Hinzu kommen die gravierenden ökologischen Auswirkungen von Glyphosat; sie betreffen gleichermaßen Biodiversität wie Boden- und Wasserökosysteme. Studien zeigen, dass Glyphosat die Artenvielfalt in Agrarlandschaften reduziert, indem es nicht nur Zielpflanzen, sondern auch Amphibien, Insekten und Bodenorganismen schädigt. Sie belegen sowohl direkte toxische Effekte wie zum Beispiel Mortalität und Entwicklungsstörungen als auch indirekte Effekte über Verhaltensänderungen, mikrobielle Dysbalance im Verdauungssystem sowie Veränderungen des Glukose- und Fettstoffwechsels. Nicht nur Glyphosat selbst, auch Beistoffe in den glyphosathaltigen Formulierungen wie POEA (Polyethoxylated Tallow Amine = polyethoxilierte Tallowamine) sind toxisch.
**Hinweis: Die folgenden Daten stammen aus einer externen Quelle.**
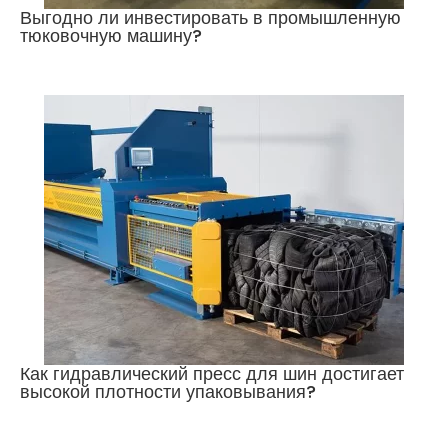
Выгодно ли инвестировать в промышленную
тюковочную машину?
Как гидравлический пресс для шин достигает
высокой плотности упаковывания?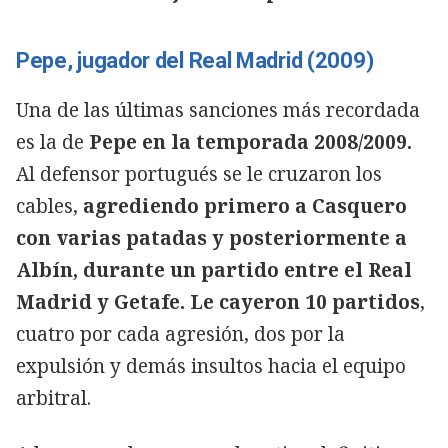
Pepe, jugador del Real Madrid (2009)
Una de las últimas sanciones más recordada
es la de
Pepe en la temporada 2008/2009.
Al defensor portugués se le cruzaron los
cables,
agrediendo primero a Casquero
con varias patadas y posteriormente a
Albín, durante un partido entre el Real
Madrid y Getafe. Le cayeron 10 partidos
,
cuatro por cada agresión, dos por la
expulsión y demás insultos hacia el equipo
arbitral.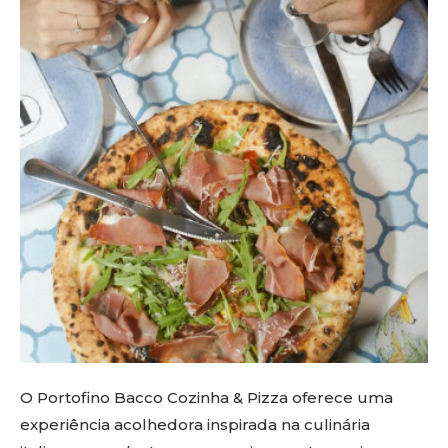
O Portofino Bacco Cozinha & Pizza oferece uma
experiência acolhedora inspirada na culinária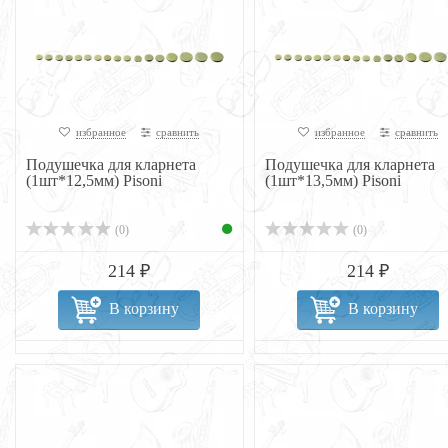
избранное
сравнить
избранное
сравнить
Подушечка для кларнета
Подушечка для кларнета
(1шт*12,5мм) Pisoni
(1шт*13,5мм) Pisoni
(0)
(0)
214 ₽
214 ₽
В корзину
В корзину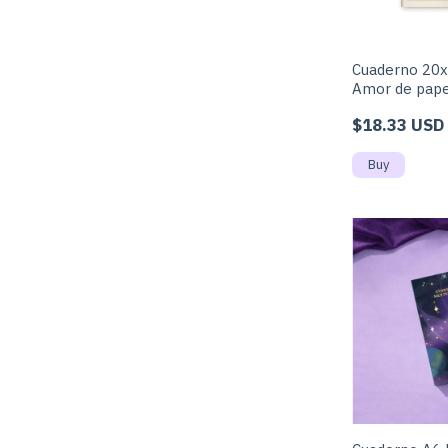
Cuaderno 20x
Amor de pap
$18.33 USD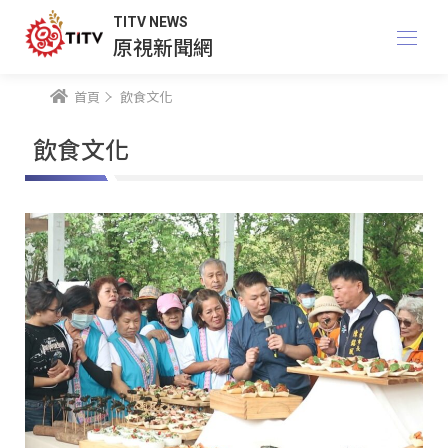
TITV NEWS
原視新聞網
首頁
飲食文化
飲食文化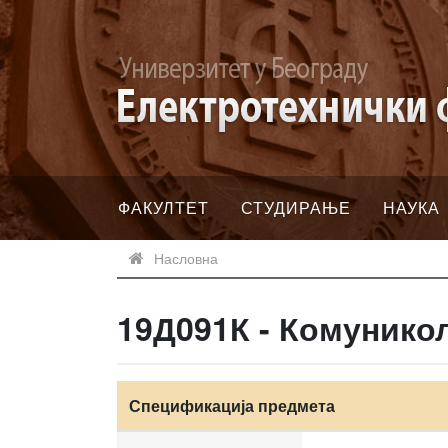
ФАКУЛТЕТ
СТУДИРАЊЕ
НАУКА
Насловна
19Д091К - Комуникол
Спецификација предмета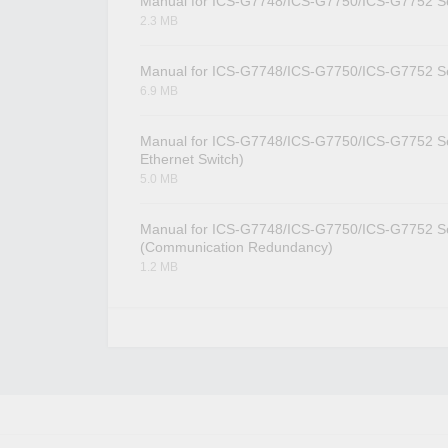
Manual for ICS-G7748/ICS-G7750/ICS-G7752 Se
2.3 MB
Manual for ICS-G7748/ICS-G7750/ICS-G7752 S
6.9 MB
Manual for ICS-G7748/ICS-G7750/ICS-G7752 S
Ethernet Switch)
5.0 MB
Manual for ICS-G7748/ICS-G7750/ICS-G7752 S
(Communication Redundancy)
1.2 MB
Glyphosat kontaminiert Gewässer und Feldraine durch Abfluss und Abdrift. Aquatische Ökosysteme werden destabilisiert, und die Wasserqualität sinkt. Gleichzeitig trägt Glyphosat zu einer weiteren Artenverschiebung, Vereinheitlichung und Verödung bei: Die ohnehin schon durch den massiven Einsatz chemisch-synthetischer Düngemittel stark in Mitleidenschaft gezogene Vielfalt aus Pflanzen und Tieren in den Randbereichen landwirtschaftlicher Nutzflächen wird allmählich durch homogene, artenarme Lebensgemeinschaften ersetzt – was direkte Auswirkungen auf die Häufigkeit und Biodiversität von Bestäubern einschließlich Wild- und Honigbienen hat. Allerorts ist das längst sichtbar: An Stelle von blütenreichen Weg- und Straßenrändern sehen wir Grassteppen, hier und dort durchsetzt mit Brennnesseln, Ackerkratzdisteln oder Ampfer, und augenfälligen Insekten wie Schmetterlingen und Käfern begegnet man in der Feldflur höchstens ausnahmsweise.

Mit der Monsanto-Übernahme hat Bayer also nicht nur die Marktführerschaft bei Glyphosat-haltigen Produkten übernommen, sondern auch die damit verbundenen rechtlichen und gesellschaftlichen Konsequenzen. Allerdings: Zur Rechenschaft gezogen wird der Konzern in Europa nicht, und ohne entsprechenden öffentlichen Druck ist das auch nicht zu erwarten. Zu viel Geld ist im Spiel. Bereits bei den Verhandlungen hätten die EU-Wettbewerbskommission intervenieren, die involvierten internationalen Kartellämter einschließlich des Bundeskartellamtes einer Fusion nicht zustimmen dürfen – zumal jedem klar gewesen ist, dass ein Zusammenschluss dieser Größenordnung die Wettbewerbsstrukturen im Agrarmarkt auf entscheidende Weise verzerrt und den vielbeschworenen „freien Markt“ bedroht, indem Innovationen verhindert werden, die Preise nach dem Gusto der Konzerne gestaltet und die Verfügbarkeit von alternativen Produkten für Landwirte eingeschränkt werden.

Also läuft es weiter, wie es immer lief: Mehr oder weniger subtil nimmt die Industrie durch von ihr finanzierte Studien Einfluss auf Regulierungsbehörden und unterhält ein Heer an Kommunikationsstrategen, um das Risiko von Glyphosat herunterzuspielen. Insbesondere die Verlängerung der EU-Zulassung für Glyphosat im Jahr 2023, trotz wissenschaftlicher Bedenken, verdeutlicht die Schlagkraft dieser Lobby. Und im Gegensatz zu den USA, wo schwer kranke Landwirte, Gartenbauer und Hausmeister Aussicht auf Erfolg ihrer Klagen mit Regressforderungen in Millionenhöhe haben, schaut Justizia hierzulande weg. Und auch politisch werden gezielt potenzielle Alternativen, wie Agroforstwirtschaft, Vielfalt der Kulturen, weite Fruchtfolge und Zwischenfruchtanbau, Permakultur und urbane Landwirtschaft, mechanische und thermische Unkrautbekämpfung und biologische Ansätze, marginalisiert, was die Abhängigkeit von Glyphosat weiter zementiert und die dringend benötigte Transformation hin zu nachhaltiger Landwirtschaft behindert.